*** Opening AVAILABLE DATA ***
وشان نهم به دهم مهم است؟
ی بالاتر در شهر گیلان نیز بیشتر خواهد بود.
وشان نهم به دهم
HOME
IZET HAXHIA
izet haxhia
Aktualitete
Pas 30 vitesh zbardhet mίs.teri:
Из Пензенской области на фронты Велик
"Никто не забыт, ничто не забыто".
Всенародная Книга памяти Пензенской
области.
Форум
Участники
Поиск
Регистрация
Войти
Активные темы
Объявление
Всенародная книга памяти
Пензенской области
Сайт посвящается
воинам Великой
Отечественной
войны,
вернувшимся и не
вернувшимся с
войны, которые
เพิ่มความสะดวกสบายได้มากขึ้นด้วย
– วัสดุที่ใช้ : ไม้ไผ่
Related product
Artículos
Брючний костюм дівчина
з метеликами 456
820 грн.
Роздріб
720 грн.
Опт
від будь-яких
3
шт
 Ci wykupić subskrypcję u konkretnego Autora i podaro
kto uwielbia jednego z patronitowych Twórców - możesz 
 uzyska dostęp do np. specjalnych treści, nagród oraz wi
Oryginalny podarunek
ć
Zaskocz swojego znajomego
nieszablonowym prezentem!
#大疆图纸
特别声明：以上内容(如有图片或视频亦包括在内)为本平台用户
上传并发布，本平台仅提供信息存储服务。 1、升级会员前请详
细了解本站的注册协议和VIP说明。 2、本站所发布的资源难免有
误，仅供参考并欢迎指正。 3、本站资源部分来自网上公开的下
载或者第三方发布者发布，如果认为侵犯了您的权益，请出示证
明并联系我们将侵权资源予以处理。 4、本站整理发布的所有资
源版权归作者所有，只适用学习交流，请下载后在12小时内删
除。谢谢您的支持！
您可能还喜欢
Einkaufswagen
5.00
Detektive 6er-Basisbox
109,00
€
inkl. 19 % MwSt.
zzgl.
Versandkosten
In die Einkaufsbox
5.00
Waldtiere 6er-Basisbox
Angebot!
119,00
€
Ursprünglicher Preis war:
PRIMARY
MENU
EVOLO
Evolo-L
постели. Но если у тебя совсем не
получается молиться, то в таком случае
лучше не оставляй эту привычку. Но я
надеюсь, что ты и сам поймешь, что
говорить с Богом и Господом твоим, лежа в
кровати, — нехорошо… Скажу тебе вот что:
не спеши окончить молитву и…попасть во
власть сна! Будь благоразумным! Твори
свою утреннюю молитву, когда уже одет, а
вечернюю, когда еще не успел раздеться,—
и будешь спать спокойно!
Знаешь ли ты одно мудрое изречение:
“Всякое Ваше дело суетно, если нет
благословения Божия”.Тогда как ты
*** Closing AVAILABLE DATA ***
WORK ITEM
Go through the data above and copy all of it exactly.

ANSWER SPACE
وشان نهم به دهم مهم است؟
ی بالاتر در شهر گیلان نیز بیشتر خواهد بود.
وشان نهم به دهم
HOME
IZET HAXHIA
izet haxhia
Aktualitete
Pas 30 vitesh zbardhet mίs.teri:
Из Пензенской области на фронты Велик
"Никто не забыт, ничто не забыто".
Всенародная Книга памяти Пензенской
области.
Форум
Участники
Поиск
Регистрация
Войти
Активные темы
Объявление
Всенародная книга памяти
Пензенской области
Сайт посвящается
воинам Великой
Отечественной
войны,
вернувшимся и не
вернувшимся с
войны, которые
เพิ่มความสะดวกสบายได้มากขึ้นด้วย
– วัสดุที่ใช้ : ไม้ไผ่
Related product
Artículos
Брючний костюм дівчина
з метеликами 456
820 грн.
Роздріб
720 грн.
Опт
від будь-яких
3
шт
 Ci wykupić subskrypcję u konkretnego Autora i podaro
kto uwielbia jednego z patronitowych Twórców - możesz 
 uzyska dostęp do np. specjalnych treści, nagród oraz wi
Oryginalny podarunek
ć
Zaskocz swojego znajomego
nieszablonowym prezentem!
#大疆图纸
特别声明：以上内容(如有图片或视频亦包括在内)为本平台用户
上传并发布，本平台仅提供信息存储服务。 1、升级会员前请详
细了解本站的注册协议和VIP说明。 2、本站所发布的资源难免有
误，仅供参考并欢迎指正。 3、本站资源部分来自网上公开的下
载或者第三方发布者发布，如果认为侵犯了您的权益，请出示证
明并联系我们将侵权资源予以处理。 4、本站整理发布的所有资
源版权归作者所有，只适用学习交流，请下载后在12小时内删
除。谢谢您的支持！
您可能还喜欢
Einkaufswagen
5.00
Detektive 6er-Basisbox
109,00
€
inkl. 19 % MwSt.
zzgl.
Versandkosten
In die Einkaufsbox
5.00
Waldtiere 6er-Basisbox
Angebot!
119,00
€
Ursprünglicher Preis war:
PRIMARY
MENU
EVOLO
Evolo-L
постели. Но если у тебя совсем не
получается молиться, то в таком случае
лучше не оставляй эту привычку. Но я
надеюсь, что ты и сам поймешь, что
говорить с Богом и Господом твоим, лежа в
кровати, — нехорошо… Скажу тебе вот что:
не спеши окончить молитву и…попасть во
власть сна! Будь благоразумным! Твори
свою утреннюю молитву, когда уже одет, а
вечернюю, когда еще не успел раздеться,—
и будешь спать спокойно!
Знаешь ли ты одно мудрое изречение:
“Всякое Ваше дело суетно, если нет
благословения Божия”.Тогда как ты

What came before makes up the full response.